Cette question m’amène à vous parler de ma petite expérience en tant que médecin. Je suis pédiatre et cela fait sept (07) ans que j’exerce. Et en 07 ans, j’ai vu plus de 200 enfants mourir. Ça veut dire que plus de 200 fois, j’ai dû annoncer à un parent que son enfant allait mourir. Pour nous, c’est grave ! La première cause de mortalité que nous avons constaté, c’est le retard de prise en charge. On a des enfants qui meurent de paludisme, de diarrhée…qui sont pourtant des maladies évitables et traitables. Nous pensons qu’il y a un problème dans l’information sanitaire, l’action à temps. Donc l’information sera un gain de temps, un gain d’argent pour sauver des vies.

N’ya-t-il pas déphasage entre ce projet innovant et la réalité sur le terrain lorsqu’on observe un repli des médecins vers les cliniques privées ?

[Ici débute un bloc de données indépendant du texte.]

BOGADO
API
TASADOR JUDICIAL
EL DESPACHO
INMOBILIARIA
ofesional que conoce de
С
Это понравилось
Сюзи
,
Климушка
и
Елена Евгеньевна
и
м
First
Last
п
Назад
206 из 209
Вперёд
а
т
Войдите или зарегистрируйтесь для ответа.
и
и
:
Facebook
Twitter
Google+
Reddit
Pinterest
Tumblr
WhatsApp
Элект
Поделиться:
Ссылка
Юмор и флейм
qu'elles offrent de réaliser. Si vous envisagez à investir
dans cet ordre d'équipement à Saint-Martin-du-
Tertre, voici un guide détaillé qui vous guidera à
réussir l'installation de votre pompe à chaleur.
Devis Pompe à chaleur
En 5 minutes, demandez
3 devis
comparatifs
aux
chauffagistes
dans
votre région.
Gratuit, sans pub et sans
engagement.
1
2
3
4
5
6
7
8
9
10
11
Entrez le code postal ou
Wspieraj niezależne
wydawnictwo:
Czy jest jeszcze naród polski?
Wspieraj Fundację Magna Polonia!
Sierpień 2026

Nous ne pouvons pas parler de déphasage puisqu’il faut de tout pour faire une société. Il y a des médecins de santé publique par exemple qui ne sont pas dans les hôpitaux, il y a des cliniciens. Mais, c’est aussi de susciter des vocations dans le domaine de la santé communautaire. Nous ne demandons pas que tous les médecins sortent des hôpitaux, mais qu’on se rapproche encore plus des malades, qu’on ne les attende pas seulement à l’hôpital. Mais qu’on aille vers le potentiel malade. Chacun a une pierre à apporter à l’édifice de la santé. Le paludisme est la pathologie qui illustre le mieux notre slogan. On ne peut pas parler d’éradication du paludisme sans parler de la voirie municipale ; de la Communauté urbaine ; de l’urbanisme et l’habitat ; de l’éducation de base et même des médias… Chacun quelque part a quelque chose à apporter pour l’amélioration de la santé. Donc nous ne pouvons pas dire que nous ayons des cibles spécifiques.

Vous parlez des parents comme acteur de santé. Comment peuvent-ils le devenir véritablement ?

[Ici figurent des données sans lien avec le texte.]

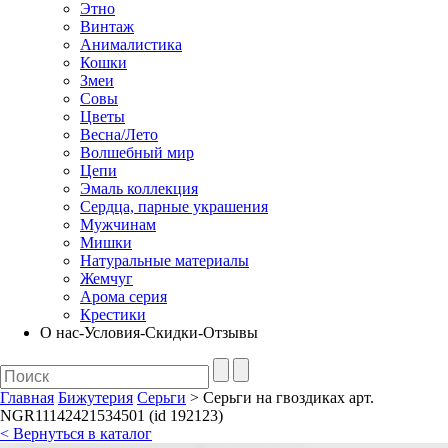
Этно
Винтаж
Анималистика
Кошки
Змеи
Совы
Цветы
Весна/Лето
Волшебный мир
Цепи
Эмаль коллекция
Сердца, парные украшения
Мужчинам
Мишки
Натуральные материалы
Жемчуг
Арома серия
Крестики
О нас-Условия-Скидки-Отзывы
Главная
Бижутерия
Серьги
> Серьги на гвоздиках арт.
NGR11142421534501 (id 192123)
< Вернуться в каталог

Aux urgences, on reçoit en moyenne 45 à 60 malades par jour. On ne peut donc prendre 45 minutes pour expliquer le fonds de la maladie au parent. Surtout qu’aux urgences, nous devons régler rapidement les problèmes. Donc, nous n’avons pas toujours le temps de faire des causeries. Le premier médecin de l’enfant c’est le parent. Si nous donnons l’information aux parents surtout en passant par les médias de masse, nous pensons pouvoir atteindre nos objectifs plus rapidement.

Pour terminer, quels sont les axes du 1er congrès de médecine communautaire qui s’ouvre demain ?

Nous sommes restés au maximum dans notre concept de « santé par tous ». Trois activités majeures qui sont organisées. La première est la campagne de santé qui a eu lieu samedi à l’hôpital de district de Soa avec l’association Ascovime du Dr Bwele ; où nous avons soigné gratuitement 700 patients, effectué 14 chirurgies, offert des soins dentaires et pédiatriques, distribués des médicaments gratuitement aux populations. Même le cahier, ils n’ont pas acheté. En plus de cela, nous avons fait beaucoup de causeries éducatives. C’est vraiment le corps médical au contact de la population. Ceci dans une ambiance bon enfant. Pour la suite, nous avons le congrès scientifique qui dure trois jours, du mercredi 18 au vendredi 20 avril). Ce congrès porte sur le paludisme de l’enfant dans tous ses états. Les associations qui font dans la promotion de la santé sont représentées. L’activité qui clôture le congrès est le don de sang. Puisque nous savons que la première cause de mortalité dans le paludisme, c’est les anémies sévères. Or il n’y a pas de sang dans nos banques de sang. Donc, le médecin sera limité à un moment ou à un autre et il aura sur lui la responsabilité de dire au parent que son enfant est décédé alors qu’il n’est pas responsable du décès. Là encore, nous montrons que c’est le camerounais lambda qui vient à la banque de sang donner de son sang qui sauve des vies.